Directions:
From the first record through the last, copy each one exactly.

(Dataset entries)
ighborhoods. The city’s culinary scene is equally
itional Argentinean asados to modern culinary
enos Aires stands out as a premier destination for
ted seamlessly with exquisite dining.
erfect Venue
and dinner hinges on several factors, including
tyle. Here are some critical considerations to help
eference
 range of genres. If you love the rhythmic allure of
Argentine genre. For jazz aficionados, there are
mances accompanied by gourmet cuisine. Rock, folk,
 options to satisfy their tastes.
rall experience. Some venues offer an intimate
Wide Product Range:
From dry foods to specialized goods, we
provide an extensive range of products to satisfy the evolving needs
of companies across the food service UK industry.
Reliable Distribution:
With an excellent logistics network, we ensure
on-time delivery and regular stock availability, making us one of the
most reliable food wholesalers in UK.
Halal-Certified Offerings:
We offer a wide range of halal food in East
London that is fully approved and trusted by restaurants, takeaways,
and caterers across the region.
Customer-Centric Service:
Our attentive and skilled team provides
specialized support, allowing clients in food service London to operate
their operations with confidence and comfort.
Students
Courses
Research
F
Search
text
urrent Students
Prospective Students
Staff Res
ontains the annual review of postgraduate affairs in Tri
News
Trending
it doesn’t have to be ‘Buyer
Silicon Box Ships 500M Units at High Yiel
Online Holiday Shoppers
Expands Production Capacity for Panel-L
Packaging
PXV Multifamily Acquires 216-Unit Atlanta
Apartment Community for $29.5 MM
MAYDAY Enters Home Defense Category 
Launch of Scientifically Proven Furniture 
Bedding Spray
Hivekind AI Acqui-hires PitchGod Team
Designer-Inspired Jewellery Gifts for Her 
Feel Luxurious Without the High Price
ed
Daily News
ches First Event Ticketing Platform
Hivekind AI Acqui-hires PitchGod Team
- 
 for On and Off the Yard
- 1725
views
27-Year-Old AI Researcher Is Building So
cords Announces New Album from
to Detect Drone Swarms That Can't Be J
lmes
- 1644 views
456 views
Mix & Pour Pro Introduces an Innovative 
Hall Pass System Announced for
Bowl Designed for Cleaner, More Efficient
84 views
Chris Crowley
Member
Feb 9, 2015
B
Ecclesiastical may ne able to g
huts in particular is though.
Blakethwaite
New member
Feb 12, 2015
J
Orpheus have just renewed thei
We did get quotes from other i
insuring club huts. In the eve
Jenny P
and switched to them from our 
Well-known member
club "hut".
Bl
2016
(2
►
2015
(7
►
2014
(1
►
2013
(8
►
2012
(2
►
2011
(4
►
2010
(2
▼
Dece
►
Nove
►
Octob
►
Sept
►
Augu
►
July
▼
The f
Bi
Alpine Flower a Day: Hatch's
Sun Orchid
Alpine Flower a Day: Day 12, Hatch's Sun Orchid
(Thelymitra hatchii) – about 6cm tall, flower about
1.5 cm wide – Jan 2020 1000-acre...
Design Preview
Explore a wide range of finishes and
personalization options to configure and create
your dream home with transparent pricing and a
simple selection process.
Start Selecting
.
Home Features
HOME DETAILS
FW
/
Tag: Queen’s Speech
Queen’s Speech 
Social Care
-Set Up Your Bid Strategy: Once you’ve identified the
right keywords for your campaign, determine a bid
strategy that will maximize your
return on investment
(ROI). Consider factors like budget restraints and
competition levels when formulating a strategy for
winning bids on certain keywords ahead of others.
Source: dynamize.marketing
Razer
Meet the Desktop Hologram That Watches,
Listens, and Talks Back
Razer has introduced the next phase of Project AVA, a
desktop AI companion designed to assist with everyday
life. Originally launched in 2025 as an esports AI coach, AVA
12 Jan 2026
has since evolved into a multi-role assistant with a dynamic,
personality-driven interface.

Solution to this exercise:
ighborhoods. The city’s culinary scene is equally
itional Argentinean asados to modern culinary
enos Aires stands out as a premier destination for
ted seamlessly with exquisite dining.
erfect Venue
and dinner hinges on several factors, including
tyle. Here are some critical considerations to help
eference
 range of genres. If you love the rhythmic allure of
Argentine genre. For jazz aficionados, there are
mances accompanied by gourmet cuisine. Rock, folk,
 options to satisfy their tastes.
rall experience. Some venues offer an intimate
Wide Product Range:
From dry foods to specialized goods, we
provide an extensive range of products to satisfy the evolving needs
of companies across the food service UK industry.
Reliable Distribution:
With an excellent logistics network, we ensure
on-time delivery and regular stock availability, making us one of the
most reliable food wholesalers in UK.
Halal-Certified Offerings:
We offer a wide range of halal food in East
London that is fully approved and trusted by restaurants, takeaways,
and caterers across the region.
Customer-Centric Service:
Our attentive and skilled team provides
specialized support, allowing clients in food service London to operate
their operations with confidence and comfort.
Students
Courses
Research
F
Search
text
urrent Students
Prospective Students
Staff Res
ontains the annual review of postgraduate affairs in Tri
News
Trending
it doesn’t have to be ‘Buyer
Silicon Box Ships 500M Units at High Yiel
Online Holiday Shoppers
Expands Production Capacity for Panel-L
Packaging
PXV Multifamily Acquires 216-Unit Atlanta
Apartment Community for $29.5 MM
MAYDAY Enters Home Defense Category 
Launch of Scientifically Proven Furniture 
Bedding Spray
Hivekind AI Acqui-hires PitchGod Team
Designer-Inspired Jewellery Gifts for Her 
Feel Luxurious Without the High Price
ed
Daily News
ches First Event Ticketing Platform
Hivekind AI Acqui-hires PitchGod Team
- 
 for On and Off the Yard
- 1725
views
27-Year-Old AI Researcher Is Building So
cords Announces New Album from
to Detect Drone Swarms That Can't Be J
lmes
- 1644 views
456 views
Mix & Pour Pro Introduces an Innovative 
Hall Pass System Announced for
Bowl Designed for Cleaner, More Efficient
84 views
Chris Crowley
Member
Feb 9, 2015
B
Ecclesiastical may ne able to g
huts in particular is though.
Blakethwaite
New member
Feb 12, 2015
J
Orpheus have just renewed thei
We did get quotes from other i
insuring club huts. In the eve
Jenny P
and switched to them from our 
Well-known member
club "hut".
Bl
2016
(2
►
2015
(7
►
2014
(1
►
2013
(8
►
2012
(2
►
2011
(4
►
2010
(2
▼
Dece
►
Nove
►
Octob
►
Sept
►
Augu
►
July
▼
The f
Bi
Alpine Flower a Day: Hatch's
Sun Orchid
Alpine Flower a Day: Day 12, Hatch's Sun Orchid
(Thelymitra hatchii) – about 6cm tall, flower about
1.5 cm wide – Jan 2020 1000-acre...
Design Preview
Explore a wide range of finishes and
personalization options to configure and create
your dream home with transparent pricing and a
simple selection process.
Start Selecting
.
Home Features
HOME DETAILS
FW
/
Tag: Queen’s Speech
Queen’s Speech 
Social Care
-Set Up Your Bid Strategy: Once you’ve identified the
right keywords for your campaign, determine a bid
strategy that will maximize your
return on investment
(ROI). Consider factors like budget restraints and
competition levels when formulating a strategy for
winning bids on certain keywords ahead of others.
Source: dynamize.marketing
Razer
Meet the Desktop Hologram That Watches,
Listens, and Talks Back
Razer has introduced the next phase of Project AVA, a
desktop AI companion designed to assist with everyday
life. Originally launched in 2025 as an esports AI coach, AVA
12 Jan 2026
has since evolved into a multi-role assistant with a dynamic,
personality-driven interface.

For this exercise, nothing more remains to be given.